Stored items:
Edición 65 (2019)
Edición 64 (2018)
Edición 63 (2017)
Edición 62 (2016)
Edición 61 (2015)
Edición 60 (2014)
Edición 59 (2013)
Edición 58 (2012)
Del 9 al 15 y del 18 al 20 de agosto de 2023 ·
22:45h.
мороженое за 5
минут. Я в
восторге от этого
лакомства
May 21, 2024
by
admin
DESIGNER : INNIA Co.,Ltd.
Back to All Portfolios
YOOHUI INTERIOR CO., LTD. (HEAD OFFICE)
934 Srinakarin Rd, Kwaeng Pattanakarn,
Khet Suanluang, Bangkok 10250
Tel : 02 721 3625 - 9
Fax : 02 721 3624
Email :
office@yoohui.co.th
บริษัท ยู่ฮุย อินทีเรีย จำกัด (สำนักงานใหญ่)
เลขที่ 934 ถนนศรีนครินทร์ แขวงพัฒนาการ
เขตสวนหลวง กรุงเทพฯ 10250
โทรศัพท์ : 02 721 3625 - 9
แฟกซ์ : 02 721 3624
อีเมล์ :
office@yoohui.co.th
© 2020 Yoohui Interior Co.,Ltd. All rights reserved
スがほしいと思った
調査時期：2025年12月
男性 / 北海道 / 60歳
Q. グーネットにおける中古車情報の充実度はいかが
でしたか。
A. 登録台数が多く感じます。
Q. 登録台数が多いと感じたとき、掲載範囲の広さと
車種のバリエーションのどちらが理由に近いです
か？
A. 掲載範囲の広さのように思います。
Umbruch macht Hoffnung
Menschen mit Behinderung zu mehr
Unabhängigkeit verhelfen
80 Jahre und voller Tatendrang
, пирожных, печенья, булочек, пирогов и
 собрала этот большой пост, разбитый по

> **WORK TASK**: Return all of the data above, keeping every line exactly as it appears.

> **OUTPUT BELOW**:
Edición 65 (2019)
Edición 64 (2018)
Edición 63 (2017)
Edición 62 (2016)
Edición 61 (2015)
Edición 60 (2014)
Edición 59 (2013)
Edición 58 (2012)
Del 9 al 15 y del 18 al 20 de agosto de 2023 ·
22:45h.
мороженое за 5
минут. Я в
восторге от этого
лакомства
May 21, 2024
by
admin
DESIGNER : INNIA Co.,Ltd.
Back to All Portfolios
YOOHUI INTERIOR CO., LTD. (HEAD OFFICE)
934 Srinakarin Rd, Kwaeng Pattanakarn,
Khet Suanluang, Bangkok 10250
Tel : 02 721 3625 - 9
Fax : 02 721 3624
Email :
office@yoohui.co.th
บริษัท ยู่ฮุย อินทีเรีย จำกัด (สำนักงานใหญ่)
เลขที่ 934 ถนนศรีนครินทร์ แขวงพัฒนาการ
เขตสวนหลวง กรุงเทพฯ 10250
โทรศัพท์ : 02 721 3625 - 9
แฟกซ์ : 02 721 3624
อีเมล์ :
office@yoohui.co.th
© 2020 Yoohui Interior Co.,Ltd. All rights reserved
スがほしいと思った
調査時期：2025年12月
男性 / 北海道 / 60歳
Q. グーネットにおける中古車情報の充実度はいかが
でしたか。
A. 登録台数が多く感じます。
Q. 登録台数が多いと感じたとき、掲載範囲の広さと
車種のバリエーションのどちらが理由に近いです
か？
A. 掲載範囲の広さのように思います。
Umbruch macht Hoffnung
Menschen mit Behinderung zu mehr
Unabhängigkeit verhelfen
80 Jahre und voller Tatendrang
, пирожных, печенья, булочек, пирогов и
 собрала этот большой пост, разбитый по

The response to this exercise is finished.